Forget the extreme negative windchills and ice gilded streets, she was determined that driving around on this particular day was a good idea.

It’s days like these when panic starts to clog like Riverdance through a parent’s head. We sit and fret. Fret and sit. Our worries picking up tempo. Yet, parents of teens can’t wrap any understanding around their reasoning or logic.

Parents need to slow down and remember that a teenager is still developing her judgment skills.

Understanding Brain Development

Teenagers are complex, because their appearances are deceiving.

On the exterior they look and talk like adults, but deep down they are still children. The human brain is still expanding and maturing until around the age of 25.

In fact, the teenage brain is undergoing a rapid growth spurt during the adolescent years. Similar to the important early childhood years, this is another paramount period of development. It’s critical to understand this process, because this transition can leave children vulnerable to risks and sobering consequences.

A majority of adolescents make this conversion without suffering terrible ramifications, but somehow high rates of certain hazards plague this age group. The teenage years see a jump in mortality rates with injury deaths (between the ages of 15 to 19) being close to 6 times the rate of adolescents (10 to 14 years old). If those numbers aren’t scary enough, crime and alcohol rates are also elevated when compared to other age groups.

It’s All About the Prefrontal Cortex

Through years of research and studies, the prefrontal cortex appears to start regrowing about the time of puberty. This area of the brain is located behind the forehead and has fascinated scientists, because it is credited with controlling judgment, memory, and mood. As this area develops, teenagers gain better control over decision making.

This maturing process involves the connections between cells. Early in puberty there is an increase in these cells, but during the teen years the brain cuts back the extra synapses. It basically prunes the areas of the brain that are not being used. This process helps strengthen the remaining connections to result in a mature brain.
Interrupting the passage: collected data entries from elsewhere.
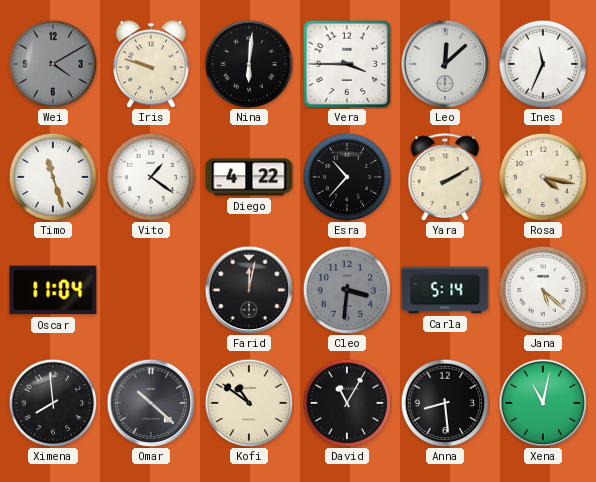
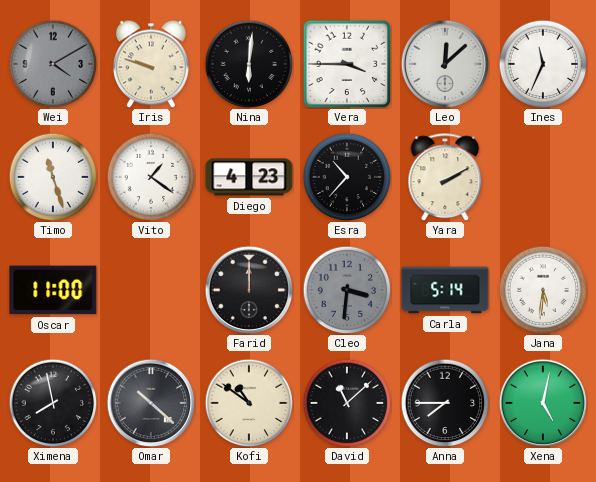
Diego: 4:22 -> 4:23
Rosa: 4:17 -> none
Oscar: 11:04 -> 11:00
Farid: 12:02 -> 12:00
Jana: 5:22 -> 5:31
Ximena: 7:59 -> 7:58
David: 11:05 -> 11:08
Anna: 8:29 -> 7:45
Xena: 11:02 -> 5:02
Steering the Teenage Brain

Experts believe that during this process, what a teen experiences or does can influence them for their entire lives. If you don’t use parts of the brain, you will eventually lose these valuable connections. Basically, our activities discern which connections are the ones that are going to survive.

Here are 5 tips to help encourage positive brain development:

Establish times to power down electronics. Many families choose a time, such as 10 p.m., to allow a little space between the cyber world and home.

Develop and model healthy habits for your children. Eat healthy, appropriately use Social Media, exercise, and get adequate sleep. Children often emulate what they see at home so point them in the right direction.

Reclaim family time. Schedule a few hours or a day to do something together. Eating a family dinner or a bike ride can encourage the parent/teen bond.

Be involved and listen to your teen. Know her friends, interests, and concerns. The best way to do this is by talking and listening.

Monitor your teen’s Internet and cell phone use. With a convenient program you would be able to view how your child texts or interacts with her peers online.

Surviving the Flurry of the Teen Years

Experiences, hormones, and genetic makeup all affect behavior. Research is sketching a clearer drawing of how the influx of these influencers impact the changing teen brain. Parents need to understand what is occurring inside their teen; to help understand the unpredictable behavior and moods that often accompany this stage in life.

Parents need to savor these blessed few snow days, even if a door is slammed or a few eyes roll. We know that soon the moody days will melt away to college visits and graduations. The icy crust will thaw and usher in a new season of life.